O Congresso Nacional recebeu, nesta terça-feira (1º), um caderno com mais de 400 propostas voltadas à construção de uma educação antirracista no Brasil. O documento é resultado de uma consulta pública conduzida entre maio e junho deste ano, que ouviu movimentos negros, indígenas, quilombolas, educadores e conselhos sociais no contexto da formulação do novo Plano Nacional de Educação (PNE) 2024-2034.
A proposta mais recorrente na consulta foi a necessidade de formação de professores com foco antirracista. A Frente Parlamentar Mista Antirracismo do Congresso foi responsável pela elaboração e entrega do documento, que traz diretrizes que buscam enfrentar o racismo estrutural como um obstáculo à qualidade do ensino e à permanência de estudantes em instituições educacionais.
Durante o seminário de entrega do caderno, a deputada Carol Dartora (PT-PR), vice-coordenadora da frente, destacou que pensar em educação no Brasil sem considerar o combate ao racismo é inviabilizar o direito constitucional a uma educação de qualidade. Ela ressaltou a vulnerabilidade das escolas localizadas em comunidades negras, periféricas e quilombolas, que enfrentam carência de recursos didáticos, formação docente inadequada e desrespeito às culturas afro-brasileiras e indígenas.
O novo PNE, que tramita desde maio no Congresso, conta com 18 metas educacionais para os próximos dez anos. A deputada Tabata Amaral (PSB-SP), presidente da comissão especial que analisa o plano e integrante da frente antirracista, será responsável por propor alterações no texto original. A votação está prevista para o início do segundo semestre.

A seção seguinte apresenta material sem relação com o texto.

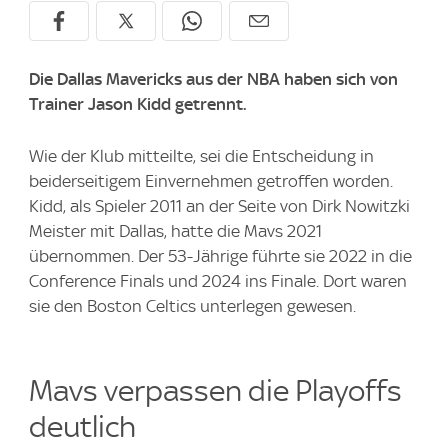
Die Dallas Mavericks aus der NBA haben sich von
Trainer Jason Kidd getrennt.
Wie der Klub mitteilte, sei die Entscheidung in
beiderseitigem Einvernehmen getroffen worden.
Kidd, als Spieler 2011 an der Seite von Dirk Nowitzki
Meister mit Dallas, hatte die Mavs 2021
übernommen. Der 53-Jährige führte sie 2022 in die
Conference Finals und 2024 ins Finale. Dort waren
sie den Boston Celtics unterlegen gewesen.
Mavs verpassen die Playoffs
deutlich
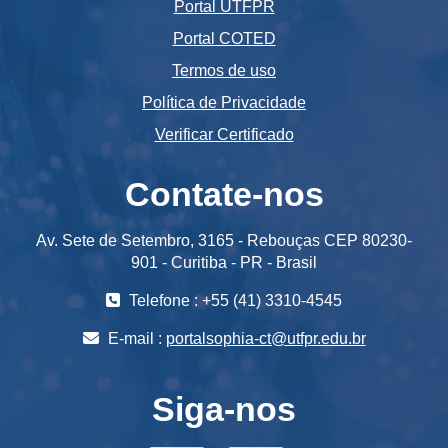
Portal UTFPR
Portal COTED
Termos de uso
Política de Privacidade
Verificar Certificado
Contate-nos
Av. Sete de Setembro, 3165 - Rebouças CEP 80230-
901 - Curitiba - PR - Brasil
Telefone : +55 (41) 3310-4545
E-mail :
portalsophia-ct@utfpr.edu.br
Siga-nos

Para Thales Vieira, diretor do Observatório da Branquitude e um dos colaboradores do caderno, as propostas priorizam a correção de desigualdades históricas, herdadas do período escravocrata. Ele defende que contribuir com o PNE é uma forma de beneficiar diretamente estudantes e escolas que sofrem as consequências da ausência de equidade racial.
A educadora Iraneide Silva, da Associação Brasileira de Pesquisadores Negros, lembrou no evento que a história da educação de pessoas negras no Brasil sempre esteve marcada por exclusão e resistência. Segundo ela, a educação é um instrumento central na busca por igualdade. Já Afonso Gomes, do Coletivo Nacional da Juventude Negra da UNE, enfatizou a importância de políticas que assegurem a permanência dos jovens negros nas escolas e universidades, para evitar o abandono motivado por experiências de racismo.

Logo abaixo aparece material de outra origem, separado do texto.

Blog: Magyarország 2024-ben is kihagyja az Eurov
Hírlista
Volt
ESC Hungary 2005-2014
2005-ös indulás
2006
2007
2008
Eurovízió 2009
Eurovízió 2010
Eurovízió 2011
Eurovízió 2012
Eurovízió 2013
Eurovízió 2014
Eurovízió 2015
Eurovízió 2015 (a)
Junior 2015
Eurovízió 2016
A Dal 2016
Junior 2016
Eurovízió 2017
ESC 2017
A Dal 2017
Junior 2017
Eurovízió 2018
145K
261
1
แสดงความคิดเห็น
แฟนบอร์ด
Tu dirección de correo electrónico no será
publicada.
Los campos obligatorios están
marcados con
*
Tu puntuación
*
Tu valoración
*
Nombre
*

Além da formação permanente de professores, o caderno defende a efetiva aplicação das leis 10.639/2003 e 11.645/2008, que tornaram obrigatórios os conteúdos sobre cultura e história afro-brasileiras, indígenas e africanas. Também são propostas ações que reconheçam a trajetória dos estudantes, com foco não apenas no acesso, mas também na permanência, especialmente em escolas quilombolas e com a inclusão de materiais didáticos com visões de mundo indígenas.
As propostas destacam que a educação antirracista deve estar na base da formação escolar, indo além de uma abordagem técnica. O documento sugere práticas pedagógicas que dialoguem com o território e as culturas locais, como a arte-educação, a pedagogia de terreiro e a valorização da cultura hip hop. Para viabilizar essas mudanças, é sugerida a atualização dos cursos de licenciatura e pedagogia, criação de polos regionais de formação contínua e a integração entre universidades, movimentos sociais, comunidades e famílias.

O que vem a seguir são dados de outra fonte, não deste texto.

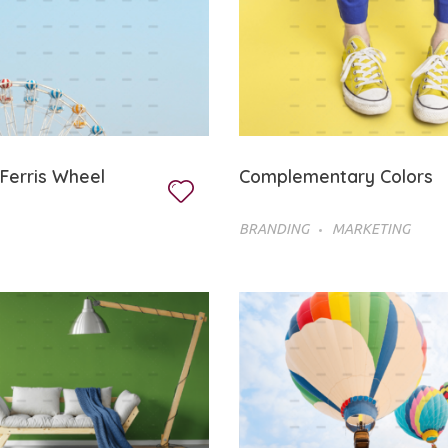
Ferris Wheel
Complementary Colors
BRANDING
MARKETING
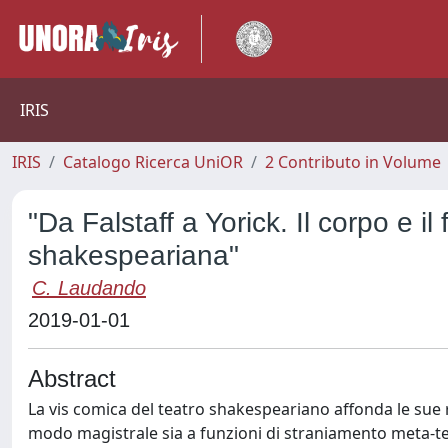
IRIS
IRIS
Catalogo Ricerca UniOR
2 Contributo in Volume
"Da Falstaff a Yorick. Il corpo e i
shakespeariana"
C. Laudando
2019-01-01
Abstract
La vis comica del teatro shakespeariano affonda le sue ra
modo magistrale sia a funzioni di straniamento meta-te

Entre as propostas também está a ampliação da Educação para as Relações Étnico-Raciais (ERER), por meio de jogos, livros infantis, exposições e visitas virtuais a terreiros, com foco no enfrentamento ao racismo religioso. A melhoria da educação quilombola é tratada como prioridade urgente, bem como a criação de indicadores étnico-raciais para monitorar desigualdades e registrar dados de alunos com o quesito raça/cor.
Para Tabata Amaral, adotar uma perspectiva antirracista como eixo do novo PNE é fundamental para assegurar um projeto educacional mais justo e inclusivo. Em sua visão, cada criança negra, indígena ou quilombola deve ter direito não apenas a uma vaga na escola, mas a um ensino que valorize sua história, identidade e perspectiva de futuro.